= Derived no-effect level =

The derived no-effect level (DNEL) is the level of exposure to a substance above which humans should not be exposed. The REACH regulation defines them as exposure levels beneath which a substance does not harm human health. According to the EU REACH legislation, manufacturers and importers of chemical substances are required to calculate DNELs as part of their chemical safety assessment (CSA) for any chemicals used in quantities of 10 tonnes or more per year. The DNEL is to be published in the manufacturer's chemical safety report (CSR) and, for hazard communication, in an extended safety data sheet.

Correspondent to REACH legislation, the registrant (manufacturer or importer) of a substance has to indicate the DNELs for the most probable way of exposition (oral, dermal, inhalative) and the expected frequency and duration of exposure. Depending on the way of exposure it can be necessary to specify different DNELs for affected persons (employees, consumer, children, pregnant women etc.).
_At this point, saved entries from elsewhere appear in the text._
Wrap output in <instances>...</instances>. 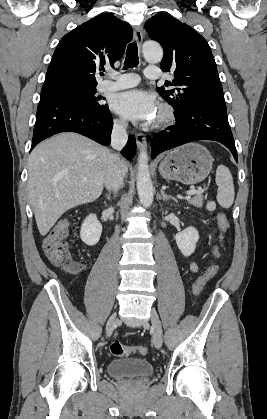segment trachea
I'll use <instances>...</instances> for the list:
<instances>
[{
	"label": "trachea",
	"instance_id": "1",
	"mask_svg": "<svg viewBox=\"0 0 267 419\" xmlns=\"http://www.w3.org/2000/svg\"><path fill=\"white\" fill-rule=\"evenodd\" d=\"M139 64L138 47L135 42L127 47L124 69L136 67Z\"/></svg>",
	"mask_w": 267,
	"mask_h": 419
}]
</instances>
The way to determine a DNE, described in Annex I, 1.4., is predominantly based on toxicological assessments of the substances. If it is not possible to identify a DNEL, this has to be clearly stated and fully justified compliant with Annex I, 1.4.2.

The GESTIS DNEL list of the German Social Accident Insurance (DGUV) makes workplace-related DNELs available that have been established by manufacturers and importers on their own responsibility and are published in this form by the European Chemicals Agency (ECHA). The DGUV GESTIS DNEL list currently contains DNELs for workers (local and/or systemic effects during long-term inhalation exposure) for about 6,000 substances. Different DNELs for a single substance are presented side-by-side, carcinogens are specially marked. The DNEL list can be used for a risk assessment of tasks involving hazardous substances, for the specification of protective measures, and for the evaluation of their efficiency. Commercial use of data is prohibited without permission, and liability is excluded.